Won't there be losers with stricter pollution standards?
Only as much as the auto industry or any industry has to make changes to adapt to the behavior of customers. You have to react quickly. Even if we don't do anything about it, the Japanese will, the Chinese will, the Germans will. Detroit is struggling with it, yes, because they are behind.
Cement factories said there is no way to produce cement without polluting the way we do now. We found that there are many European companies producing cement that release only half the greenhouse gas, so there is the technology there. They are already using it in Texas. When we passed our $20 billion infrastructure bonds, we said, Let's not build any of those roads without that technology. We let the cement companies know this: Adopt that technology, and we'll sign contracts with you. We don't want you to suffer; we want you to make money. I'm a businessperson who sympathizes with both the economy and the environment. So we say by 2012, we start making changes. We're giving an immense amount of time.
What should be the balance between government-driven vs. market-based solutions?
Market-based solutions alone won't work. It is up to us [in government] to say, Here are the laws: You have to inspect the milk so it's clean. You have to inspect the meat. If you screw up with the spinach, we have to take action to make sure people don't get sick. I never think of industry as being villains. I'm not for you getting taxed, if you're an oil company, just to punish you. But we [the government] have to guide you and say, This is the new direction we are going to go.
Do you see alarmism in the discussion of global warming?

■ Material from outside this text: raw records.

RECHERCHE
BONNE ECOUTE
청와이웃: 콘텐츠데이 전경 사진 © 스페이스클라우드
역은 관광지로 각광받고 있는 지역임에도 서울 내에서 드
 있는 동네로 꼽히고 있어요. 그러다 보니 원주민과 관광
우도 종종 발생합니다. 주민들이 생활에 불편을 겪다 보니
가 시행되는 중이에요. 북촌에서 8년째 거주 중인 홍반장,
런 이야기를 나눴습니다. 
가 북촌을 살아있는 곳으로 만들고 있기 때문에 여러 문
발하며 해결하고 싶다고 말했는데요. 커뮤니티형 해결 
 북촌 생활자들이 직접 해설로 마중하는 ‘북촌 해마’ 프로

Let's assume for a second that global warming is 10 percent less of a problem. No matter what percentage you take off, we are in big trouble. That's the reality. We've seen the photographs of glaciers melting. We know that is a phenomenon that is happening. We know that the water is rising. We know that we are polluting the world. All of this is reality.
I'm not an environmental fanatic. That's why our program [in California] works, because people know that I have not come from that background. As governor, you talk to scientists at universities. These are not wacky people, but they will tell you straight. Then you see the reports of 3,000 scientists, then you read reports of the UN. There is no conspiracy, this is real stuff.

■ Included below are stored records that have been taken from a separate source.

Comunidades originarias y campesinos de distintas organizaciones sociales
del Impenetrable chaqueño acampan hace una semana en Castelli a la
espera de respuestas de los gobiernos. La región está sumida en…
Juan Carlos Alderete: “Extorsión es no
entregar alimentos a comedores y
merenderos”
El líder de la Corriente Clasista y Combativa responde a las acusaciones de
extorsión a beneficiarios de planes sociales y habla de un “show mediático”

I'm an optimist. I don't look at this as if the world is coming to an end. I see it as a great opportunity to clean up our mess. We're grownups, we aren't children, and we can do it. That's why we like to be out front in California. That's power.
Prominent Republicans are trying to change the GOP's image
Theodore Roosevelt set aside national parklands, and Richard Nixon created the EPA, but the Republican Party has not recently been associated with assertive environmental policy.

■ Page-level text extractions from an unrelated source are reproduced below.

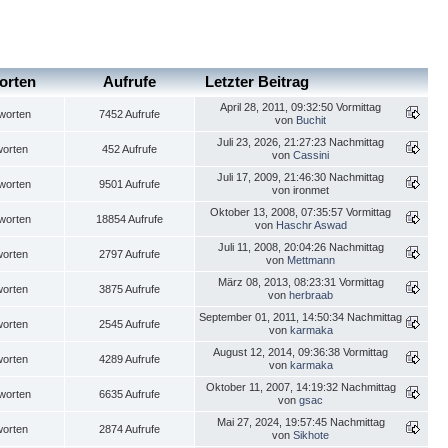
orten
Aufrufe
Letzter Beitrag
April 28, 2011, 09:32:50 Vormittag
worten
7452 Aufrufe
von
Buchit
Juli 23, 2026, 21:27:23 Nachmittag
worten
452 Aufrufe
von
Cassini
Juli 17, 2009, 21:46:30 Nachmittag
worten
9501 Aufrufe
von ironmet
Oktober 13, 2008, 07:35:57 Vormittag
worten
18854 Aufrufe
von
Haschr Aswad
Juli 11, 2008, 20:04:26 Nachmittag
worten
2797 Aufrufe
von
Mettmann
März 08, 2013, 08:23:31 Vormittag
worten
3875 Aufrufe
von
herbraab
September 01, 2011, 14:50:34 Nachmittag
worten
2545 Aufrufe
von
karmaka
August 12, 2014, 09:36:38 Vormittag
worten
4289 Aufrufe
von
karmaka
Oktober 11, 2007, 14:19:32 Nachmittag
worten
6635 Aufrufe
von
gsac
Mai 27, 2024, 19:57:45 Nachmittag
worten
2874 Aufrufe
von
Sikhote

That could change. Former governor George Pataki made New York part of a regional compact of seven Northeastern states to reduce greenhouse-gas emissions. Newly installed Florida Governor Charlie Crist has put renewable-energy production atop his agenda. And South Carolina Governor Mark Sanford calls himself a "conservative conservationist."
Sanford concluded that humans were contributing to global warming after visiting scientists in Antarctica and later watching pine trees on his family's coastal farm die from rising salt water. Sanford is more skeptical than Schwarzenegger, though, about the role of regulation, saying, "I'm a government-as-last-resort kind of guy."
Inside the Beltway, Indiana Senator Richard Lugar is pushing alternative-fuel legislation, and two powerful former farm-state Senators - Republican Bob Dole and Democrat Tom Daschle - are lobbying Congress to make ethanol and other alternative fuels part of the 2007 farm bill, although this surely has as much to do with agricultural politics as clean energy. And Arizona Senator John McCain has long supported measures to reduce global warming.